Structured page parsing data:
※
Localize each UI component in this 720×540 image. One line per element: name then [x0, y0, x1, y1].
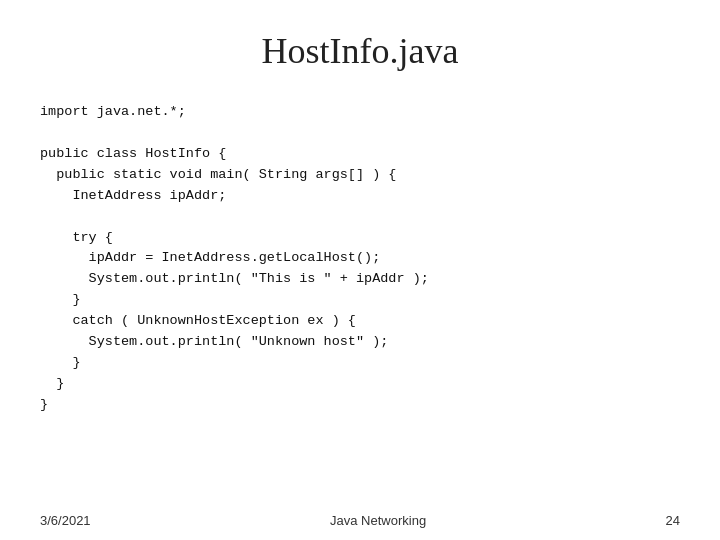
footer: 3/6/2021 Java Networking 24 [0, 505, 720, 540]
footer-date: 3/6/2021 [40, 513, 91, 528]
content-area: import java.net.*; public class HostInfo… [0, 92, 720, 505]
slide-title: HostInfo.java [40, 30, 680, 72]
slide: HostInfo.java import java.net.*; public … [0, 0, 720, 540]
code-block: import java.net.*; public class HostInfo… [40, 102, 680, 416]
footer-title: Java Networking [330, 513, 426, 528]
footer-page: 24 [666, 513, 680, 528]
title-area: HostInfo.java [0, 0, 720, 92]
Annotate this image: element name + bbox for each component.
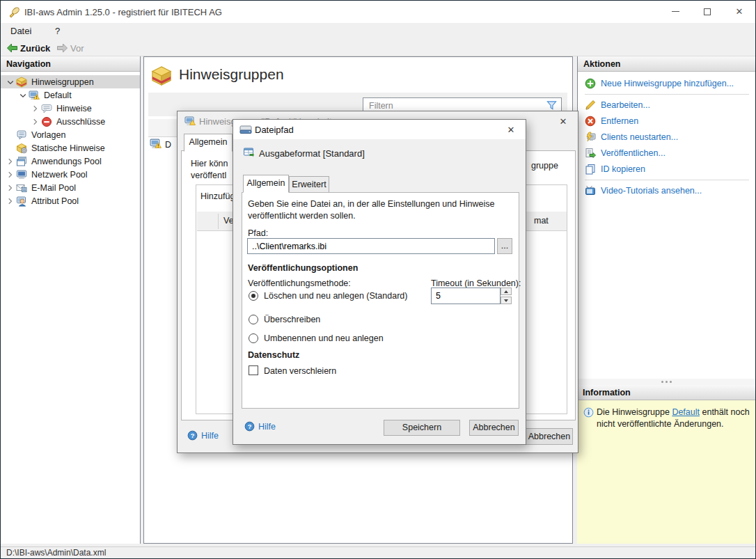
※
-- Task description --
Omit the pictures. Transcribe every record exactly.

-- Output --
Localize each UI component in this 720×540 image. One line per element: name then [x0, y0, x1, y1].
footer: 3/6/2021 Java Networking 24 [0, 505, 720, 540]
footer-date: 3/6/2021 [40, 513, 91, 528]
content-area: import java.net.*; public class HostInfo… [0, 92, 720, 505]
slide-title: HostInfo.java [40, 30, 680, 72]
slide: HostInfo.java import java.net.*; public … [0, 0, 720, 540]
code-block: import java.net.*; public class HostInfo… [40, 102, 680, 416]
footer-title: Java Networking [330, 513, 426, 528]
footer-page: 24 [666, 513, 680, 528]
title-area: HostInfo.java [0, 0, 720, 92]
Annotate this image: element name + bbox for each component.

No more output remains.